R. Jeroen A. van Moorselaar scite author profile

Heterozygous fumarate hydratase (FH) germline mutations cause hereditary leiomyomatosis and renal cell cancer (HLRCC), an autosomal dominant syndrome characterized by multiple cutaneous piloleiomyomas, uterine leiomyomas and papillary type 2 renal cancer. The main objective of our study was to evaluate clinical and genetic data from families suspected of HLRCC on a nationwide level. All families referred for FH mutation analysis in the Netherlands were assessed. We performed FH sequence analysis and multiplex ligation-dependent probe amplification. Families with similar FH mutations were examined for haplotype sharing. In 14 out of 33 families, we identified 11 different pathogenic FH germline mutations, including 4 novel mutations and 1 whole-gene deletion.

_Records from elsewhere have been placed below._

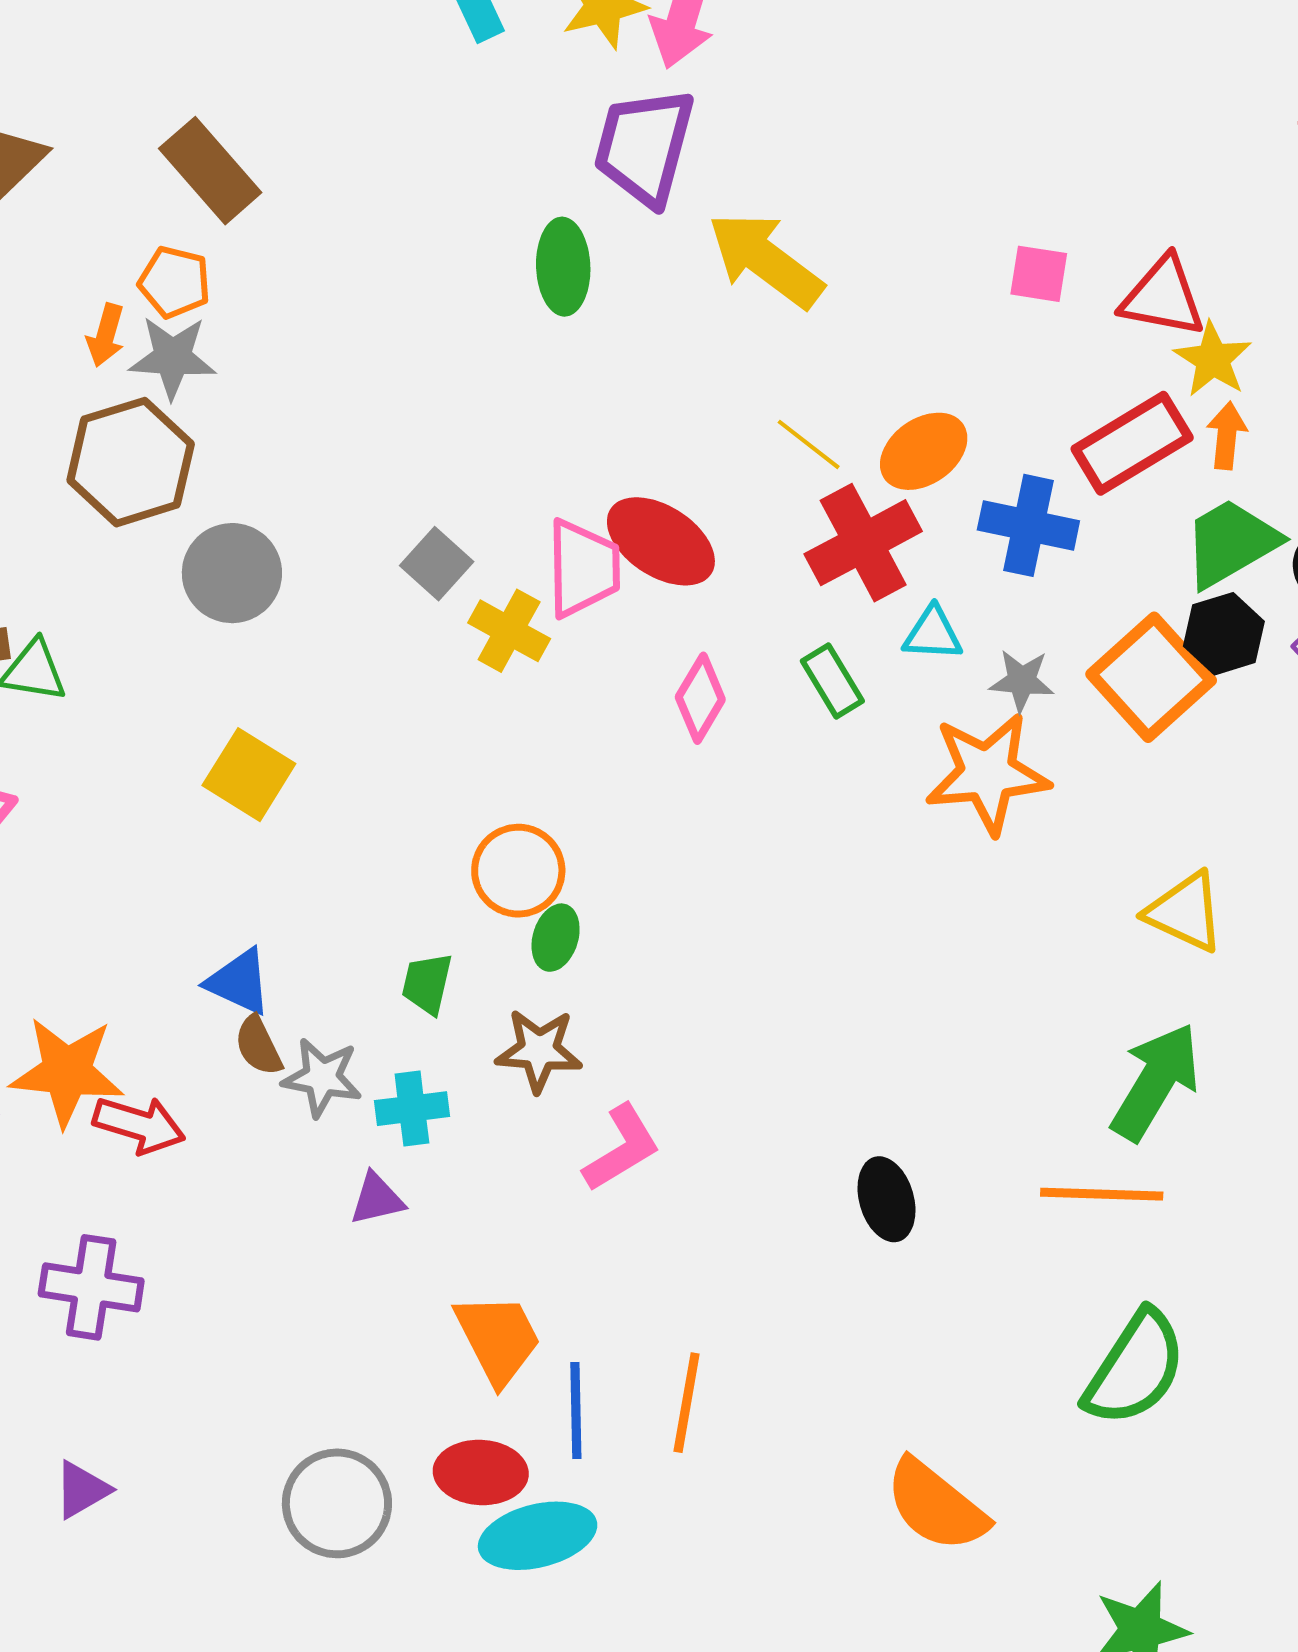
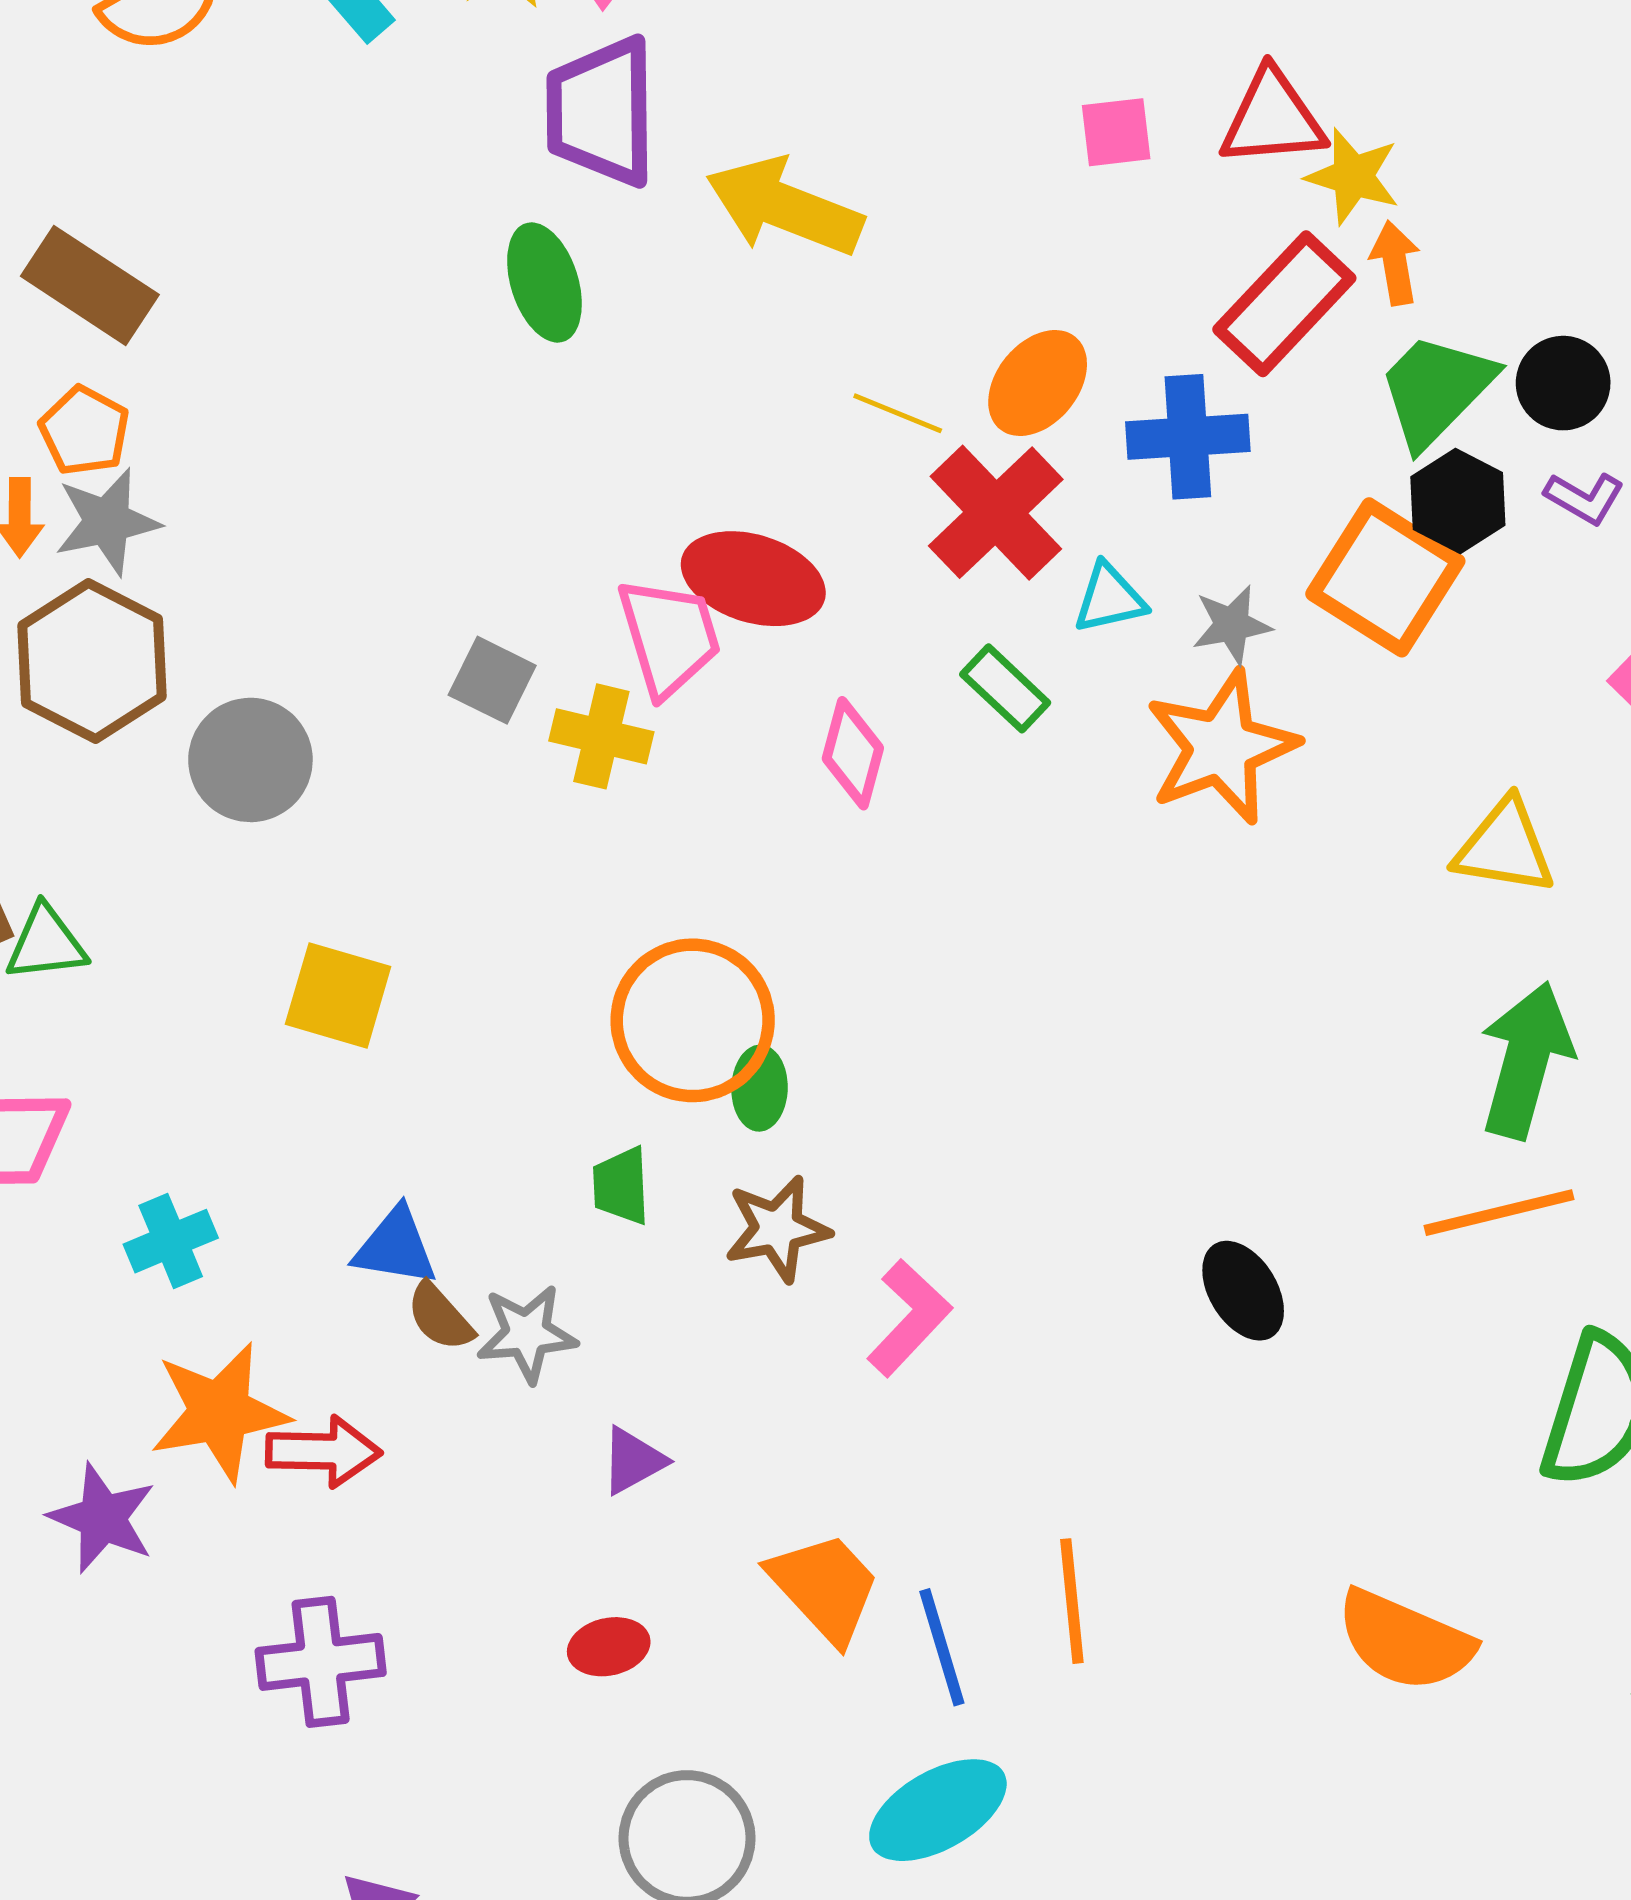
orange pentagon: (175, 282) -> (84, 431), turned 30
orange circle: (518, 871) -> (693, 1020), size x1.4
cyan cross: (412, 1109) -> (171, 1241), moved
red ellipse: (481, 1472) -> (609, 1647), moved, size x0.7

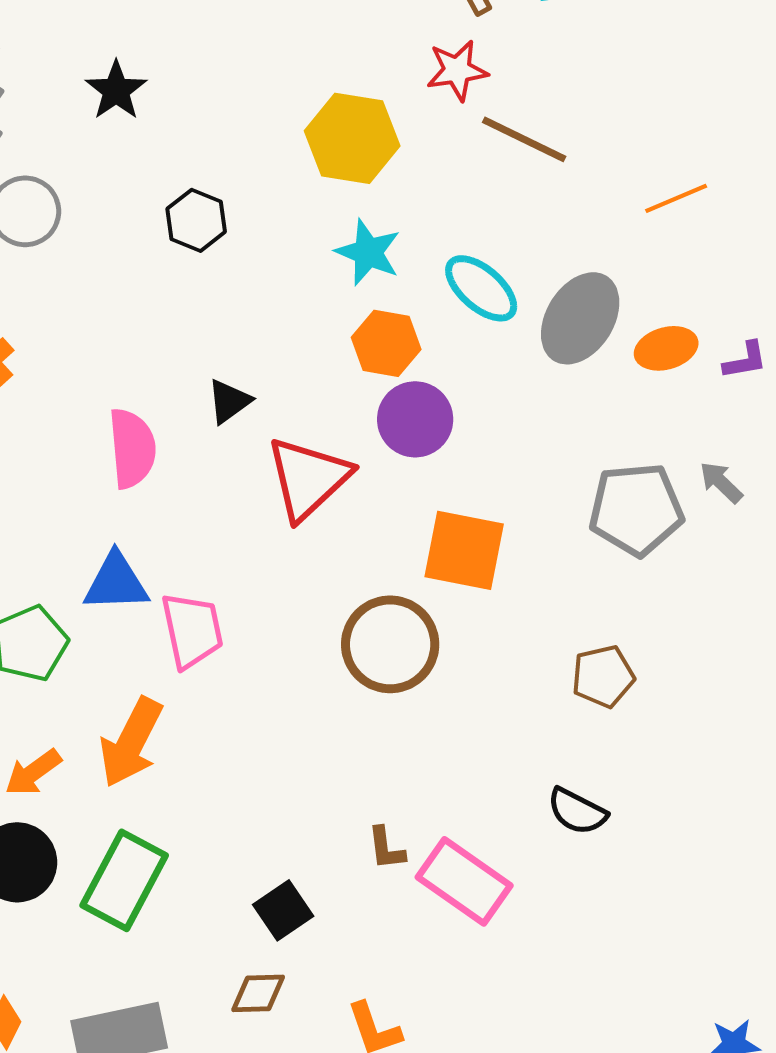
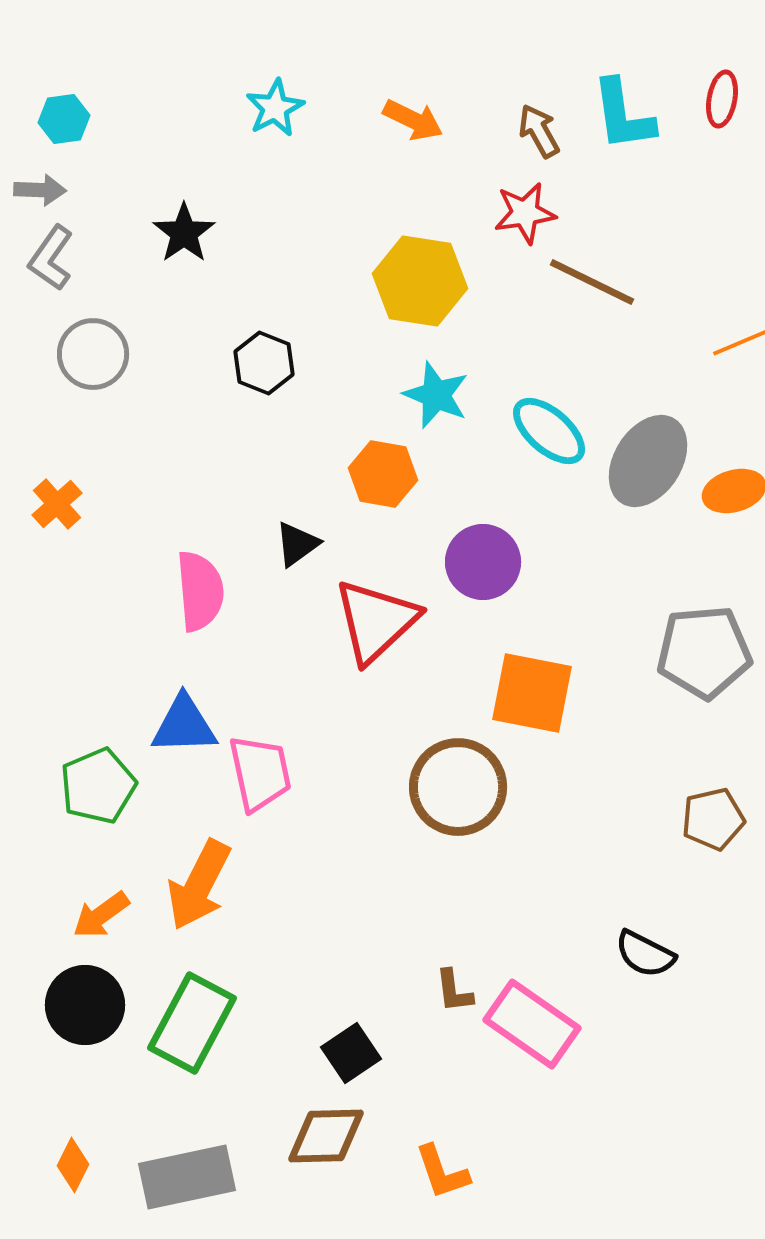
orange hexagon: (386, 343) -> (383, 474), moved
brown pentagon: (603, 676) -> (713, 819), moved
brown diamond: (258, 993) -> (326, 1136), size x1.4

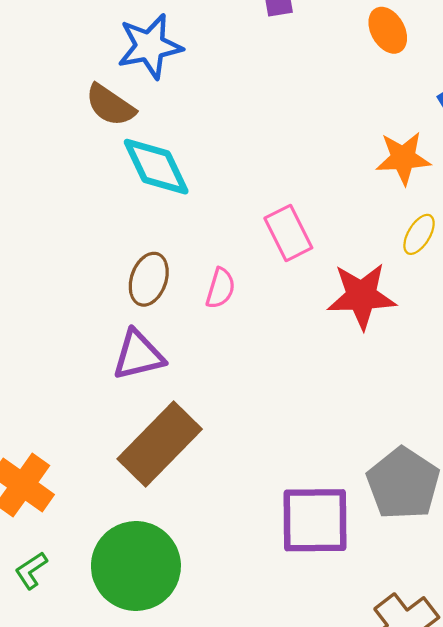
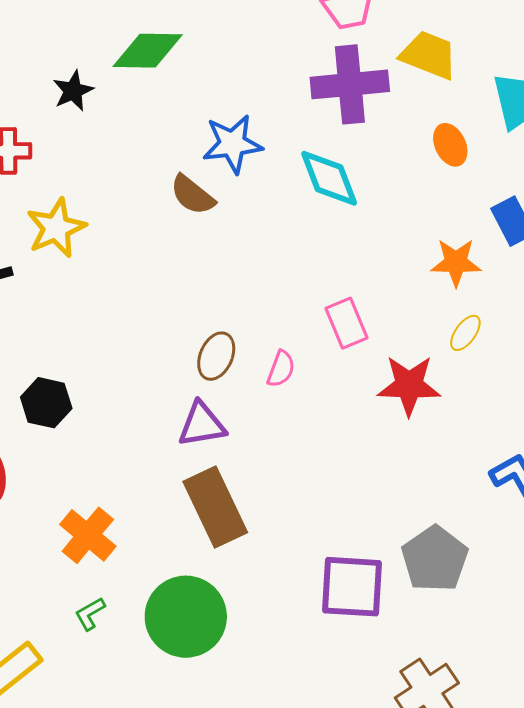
cyan diamond: (156, 167) -> (329, 178), moved
brown rectangle: (160, 444) -> (215, 507), turned -74

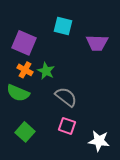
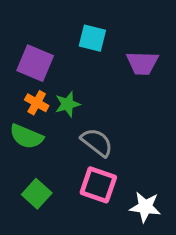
green star: (46, 71) -> (67, 104), turned 30
pink square: (67, 126) -> (98, 185), size x1.4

Clinical data were available for 35 FH mutation carriers. Cutaneous leiomyomas were present in all FH mutation carriers older than 40 years of age. Eleven out of 21 female FH mutation carriers underwent surgical treatment for symptomatic uterine leiomyomas at an average of 35 years. Two FH mutation carriers had papillary type 2 renal cancer and Wilms' tumour, respectively. We evaluated the relevance of our findings for clinical practice and have proposed clinical diagnostic criteria, indications for FH mutation analysis and recommendations for management.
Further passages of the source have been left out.